Why I Stopped Calling Tums Pretty Girl


I recently noticed that every time I’m trying to gas Tums up or encourage her my default was always “look at you,  pretty girl” and after awhile she kinda understood it was a compliment and she’d smile or laugh. I don’t exactly know how or why I decided to switch it up; I know I had been blogging about my day maybe? A particular subject? I don’t remember. But it was a blog post that made me realize what I was doing.

That’s what I love about blogging, you can come across random subjects as you’re writing and end up with a million idea’s and sub thoughts. It’s amazing the way it works.

I made list of things she is;

→ Smart
→ Brave
→ Curious
→ Compassionate

So now whenever I want to hype her up I use one of these.

You’re more than just pretty;

The whole reason behind it is that as she grows, I don’t want her to think that  beauty equals  value. There’s already too much of that going on in the world, in the media and now with social media which kids who are joining up are getting younger and younger. I want her to have someone in her life who is constantly reminding her she’s more than just a pretty girl. That her other traits are just as important and that they are powerful.

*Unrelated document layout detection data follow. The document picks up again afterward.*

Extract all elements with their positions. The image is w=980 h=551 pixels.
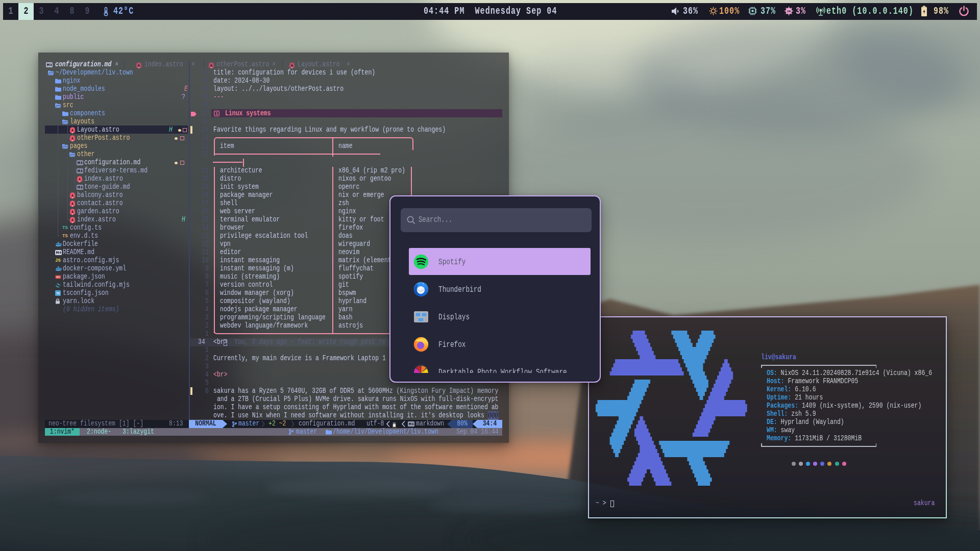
svg-text:GN: GN xyxy=(787,10,791,13)
svg-text:TS: TS xyxy=(56,292,60,295)
svg-text:1: 1 xyxy=(215,112,218,116)
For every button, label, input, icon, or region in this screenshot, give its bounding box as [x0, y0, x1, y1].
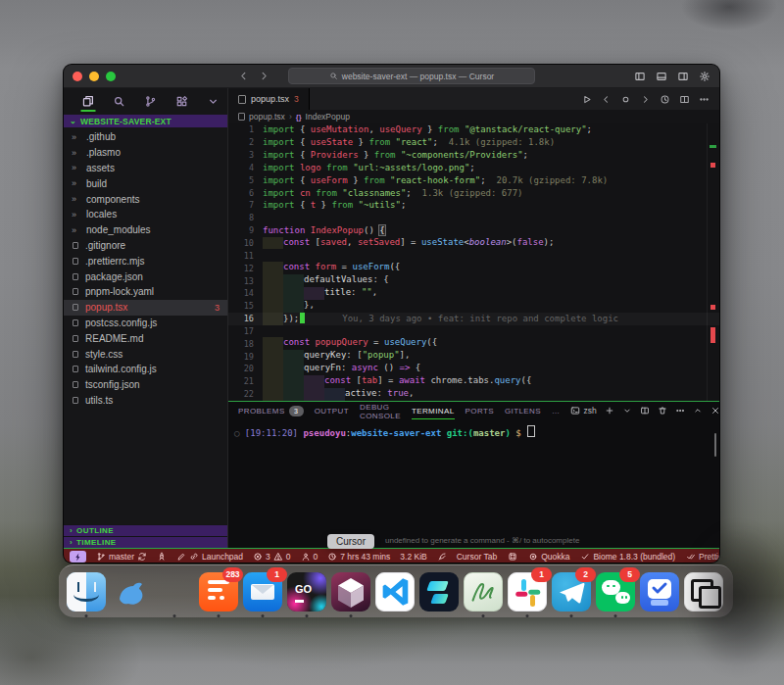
command-center-search[interactable]: website-saver-ext — popup.tsx — Cursor [288, 68, 535, 84]
terminal[interactable]: ○ [19:11:20] pseudoyu:website-saver-ext … [228, 419, 719, 548]
file-tailwind.config.js[interactable]: tailwind.config.js [64, 362, 227, 377]
panel-tab-terminal[interactable]: TERMINAL [412, 402, 455, 419]
zoom-window-button[interactable] [106, 72, 116, 81]
close-window-button[interactable] [73, 72, 82, 81]
panel-tab-debug-console[interactable]: DEBUG CONSOLE [360, 402, 401, 419]
file-utils.ts[interactable]: utils.ts [64, 393, 227, 409]
nav-back-icon[interactable] [238, 71, 249, 81]
file-tsconfig.json[interactable]: tsconfig.json [64, 377, 227, 393]
dock-app-warp[interactable] [419, 572, 459, 612]
activity-files[interactable] [80, 92, 96, 112]
activity-search[interactable] [112, 92, 127, 112]
status-launchpad[interactable]: Launchpad [176, 552, 243, 562]
file-name: README.md [85, 333, 143, 344]
layout-sidebar-right-icon[interactable] [677, 71, 689, 82]
code-token: defaultValues [304, 274, 372, 284]
status-quill[interactable] [437, 552, 447, 562]
file-build[interactable]: »build [64, 175, 227, 191]
status-cursor-tab[interactable]: Cursor Tab [457, 552, 497, 562]
panel-tab-…[interactable]: … [552, 402, 560, 419]
file-postcss.config.js[interactable]: postcss.config.js [64, 316, 227, 331]
dock-app-follow[interactable]: 283 [199, 572, 238, 612]
run-icon[interactable] [581, 94, 592, 105]
file-assets[interactable]: »assets [64, 161, 227, 176]
status-plasmo[interactable] [157, 552, 167, 562]
terminal-picker[interactable] [622, 406, 632, 416]
split-terminal[interactable] [640, 406, 650, 416]
activity-extensions[interactable] [174, 92, 190, 112]
file-package.json[interactable]: package.json [64, 269, 227, 284]
outline-section[interactable]: › OUTLINE [64, 524, 227, 536]
breadcrumb[interactable]: popup.tsx › {} IndexPopup [228, 110, 719, 123]
dock-app-cursor[interactable] [331, 572, 370, 612]
nav-back-icon[interactable] [601, 94, 612, 105]
panel-tab-gitlens[interactable]: GITLENS [505, 402, 541, 419]
layout-sidebar-left-icon[interactable] [634, 71, 646, 82]
file-style.css[interactable]: style.css [64, 346, 227, 362]
explorer-section-header[interactable]: ⌄ WEBSITE-SAVER-EXT [64, 115, 227, 127]
file-node_modules[interactable]: »node_modules [64, 222, 227, 238]
file-.github[interactable]: ».github [64, 129, 227, 145]
maximize-panel[interactable] [693, 406, 703, 416]
dock-app-finder[interactable] [67, 572, 106, 612]
panel-tab-output[interactable]: OUTPUT [315, 402, 349, 419]
close-panel[interactable] [710, 406, 720, 416]
status-biome[interactable]: Biome 1.8.3 (bundled) [580, 552, 675, 562]
code-line: 8 [228, 212, 719, 224]
activity-source-control[interactable] [143, 92, 159, 112]
code-token: 4.1k (gzipped: 1.8k) [438, 137, 555, 147]
status-feedback[interactable]: 0 [301, 552, 318, 562]
dock-app-goland[interactable]: GO [287, 572, 326, 612]
status-git-branch[interactable]: master [96, 552, 147, 562]
more-icon[interactable] [699, 94, 710, 105]
file-.gitignore[interactable]: .gitignore [64, 238, 227, 254]
nav-forward-icon[interactable] [640, 94, 651, 105]
file-pnpm-lock.yaml[interactable]: pnpm-lock.yaml [64, 284, 227, 300]
panel-tab-ports[interactable]: PORTS [466, 402, 494, 419]
dock-app-things[interactable] [640, 572, 679, 612]
activity-chevron-down[interactable] [206, 92, 221, 112]
tab-popup-tsx[interactable]: popup.tsx 3 [228, 88, 310, 110]
panel-more[interactable] [675, 406, 685, 416]
status-remote[interactable] [70, 551, 86, 563]
file-components[interactable]: »components [64, 191, 227, 207]
layout-panel-icon[interactable] [656, 71, 667, 82]
kill-terminal[interactable] [658, 406, 667, 416]
minimize-window-button[interactable] [89, 72, 99, 81]
dock-app-wechat[interactable]: 5 [596, 572, 635, 612]
file-.prettierrc.mjs[interactable]: .prettierrc.mjs [64, 253, 227, 269]
dock-app-telegram[interactable]: 2 [552, 572, 591, 612]
terminal-scrollbar[interactable] [714, 433, 716, 457]
file-locales[interactable]: »locales [64, 207, 227, 222]
dock-app-audio-waves[interactable] [155, 572, 194, 612]
plus-icon [605, 406, 614, 416]
code-token: { [300, 175, 311, 185]
dock-app-clipper[interactable] [684, 572, 723, 612]
nav-circle-icon[interactable] [620, 94, 631, 105]
code-editor[interactable]: 1import { useMutation, useQuery } from "… [228, 123, 719, 401]
panel-tab-problems[interactable]: PROBLEMS3 [238, 402, 304, 419]
new-terminal[interactable] [605, 406, 614, 416]
settings-gear-icon[interactable] [699, 71, 710, 82]
status-problems[interactable]: 30 [253, 552, 290, 562]
file-popup.tsx[interactable]: popup.tsx3 [64, 300, 227, 316]
running-indicator [570, 614, 573, 617]
status-tab-toggle[interactable] [508, 552, 517, 562]
status-wakatime[interactable]: 7 hrs 43 mins [327, 552, 390, 562]
dock-app-sketch-notes[interactable] [464, 572, 503, 612]
file-.plasmo[interactable]: ».plasmo [64, 145, 227, 161]
shell[interactable]: zsh [570, 406, 596, 416]
status-filesize[interactable]: 3.2 KiB [400, 552, 426, 562]
timeline-section[interactable]: › TIMELINE [64, 536, 227, 548]
status-quokka[interactable]: Quokka [528, 552, 569, 562]
dock-app-mail[interactable]: 1 [243, 572, 282, 612]
dock-app-fox-reader[interactable] [111, 572, 150, 612]
file-icon [238, 95, 246, 104]
dock-app-vscode[interactable] [375, 572, 415, 612]
nav-forward-icon[interactable] [259, 71, 270, 81]
split-editor-icon[interactable] [679, 94, 690, 105]
file-README.md[interactable]: README.md [64, 330, 227, 346]
dock-app-slack[interactable]: 1 [508, 572, 547, 612]
status-prettier[interactable]: Prettier [686, 552, 720, 562]
history-icon[interactable] [660, 94, 670, 105]
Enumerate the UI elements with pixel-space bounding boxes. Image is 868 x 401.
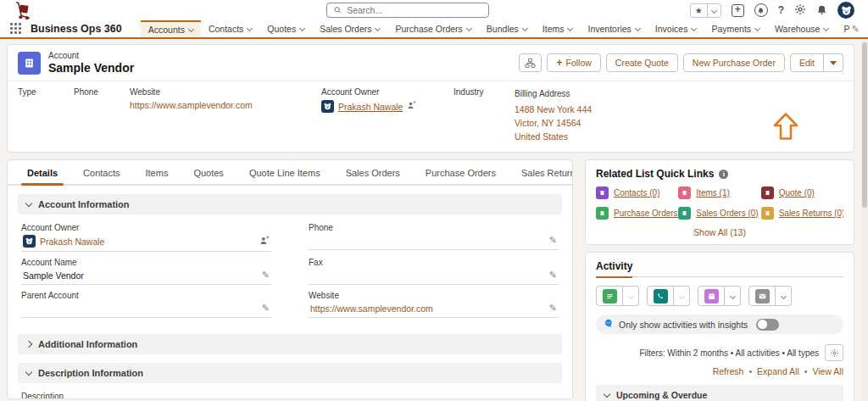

I want her to focus on being the things she is that no many people will point out to anyone. And hope that she builds confidence in the fact that she is smart, brave and compassionate. I hope she never loses her curious spirit and that she continues to keep trying to figure things out and to keep learning.

I’m not saying that if you call your child pretty girl that it’s wrong. Cause it most definitely is not. I’m just saying that I want to raise her in a way that I wasn’t raised. There was so much weight on being pretty my entire life. And I get that brothers are jerks cause they just are but it still hurt all the same. It still made me insecure just as much as when my peers would bully me for being skinny (as if I can help that, though as an adults I’m 50% thankful for it now). I always thought that since I wasn’t one of the “pretty girls” in school that I had no value whatsoever and I wish I had known that that was WRONG.

Even now to my mid adulthood, the things that had been placed on me I still carry and I really wish I didn’t. Just because you’re aware of something that is false still unfortunately doesn’t always make it go away. And I would hate for Tums to carry the same insecurities I carry well into her mid 30’s like I am.

I want to try my best to encourage her and remind her of the “smaller things” most people don’t do or notice that they’re not doing. And as her mother, it’s my job to raise and protect her to the best of my ability.

Did you deal with being bullied in school? If yes, how do you think it’s impacted your life into adulthood?